I test my ketone's regularly and they are fine

Does anybody do similar level of sport/exercise as a type 1 and have any hints/tips of how to control that after exercise issue? When its falling rapidly I also have a small snack before bed (oatcakes for example) to keep it steady overnight, but its the massive increase in levels after exercise that confuses me.


----------



## Robster65 (Feb 22, 2012)

Hi Greg. Welcome 

Whilst I don't do that level of exercise anymore, I used to do rock climbing which is quite grunty and stop/start.

I bought "The Diabetic Athlete" by Sheri Colberg which explains the mechanisms at work when you exercise, both non-cardio and cardio, and suggests what to adjust for each sport.

I think that non-cardio stimulates the liver to output more glucose, thereby sending you high, but later on will replenish the stocks, sending you low in the night, as well as the increased insulin sensitivity from the exercise.

There's also a website, runsweet.com which goes into all the sports and explains what to adjust.

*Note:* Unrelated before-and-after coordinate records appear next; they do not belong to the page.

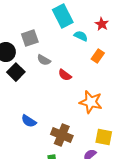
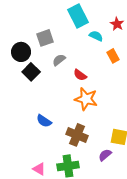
orange rectangle: (98, 56) -> (113, 56), turned -64
gray semicircle: (44, 60) -> (59, 60), turned 112
orange star: (91, 102) -> (86, 99), moved

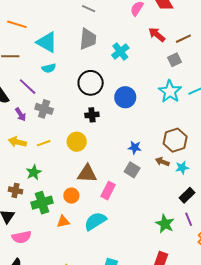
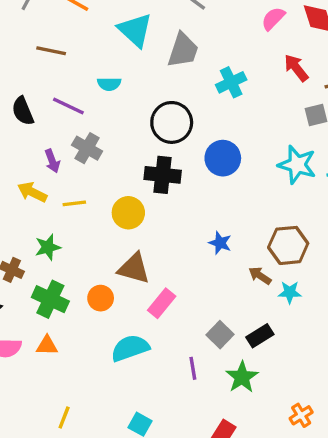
cyan triangle: (47, 42) -> (135, 30), moved
purple line: (28, 87) -> (68, 106), turned -30
cyan star: (170, 91) -> (297, 165), turned -30
purple arrow: (20, 114) -> (52, 161), moved
black cross: (92, 115) -> (163, 175), size x1.5
gray square: (132, 170) -> (220, 335), moved
black rectangle: (187, 195) -> (260, 336), moved
green cross: (42, 203) -> (50, 299), turned 30
purple line: (189, 219) -> (193, 368), moved
orange triangle: (63, 222) -> (47, 346), moved

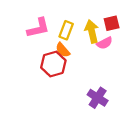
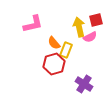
yellow rectangle: (66, 30) -> (66, 50), moved
red hexagon: (53, 64) -> (54, 64), moved

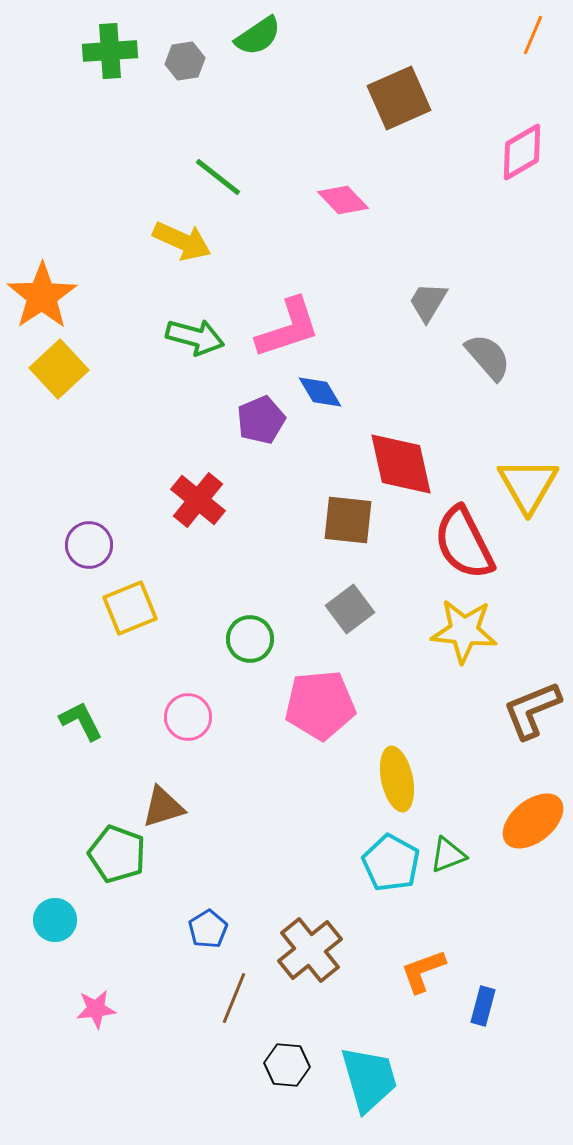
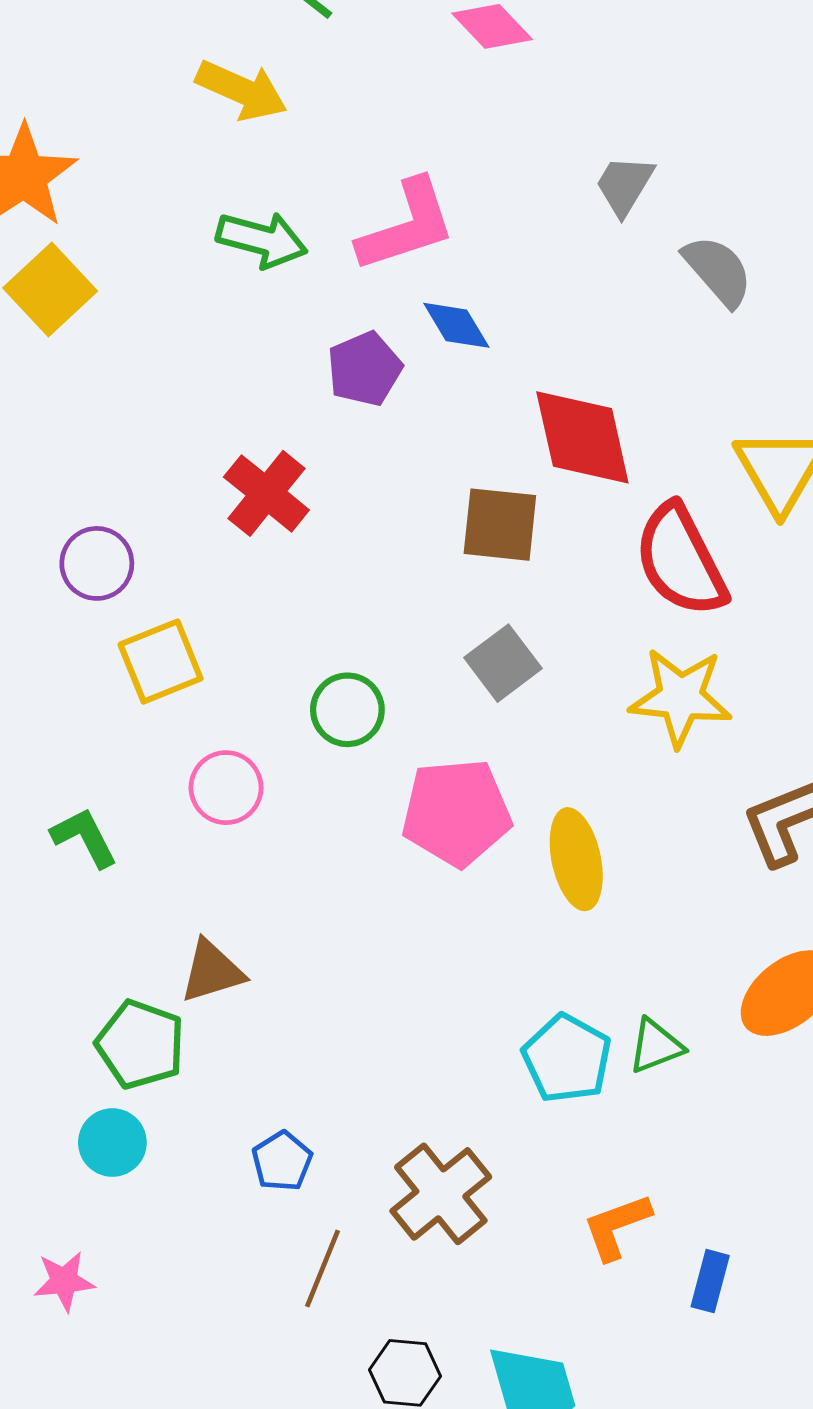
pink circle: (188, 717) -> (226, 788), moved
yellow ellipse: (397, 779) -> (576, 859), moved
cyan circle: (55, 920) -> (112, 1143), moved
pink star: (96, 1009) -> (64, 1281), moved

What insulins and regime are you on ?

Rob


----------



## Greg (Feb 22, 2012)

Hi Rob,

I'll have a look into that book as I would like to know more about it, thanks for that recommendation.

I've looked at runsweet and while there is a lot of good info there doesn't seem to be much feedback (in terms of the forums for example are pretty dead!) I didn't know that non-cardio stimulates the liver to produce glucose thats certainly interesting!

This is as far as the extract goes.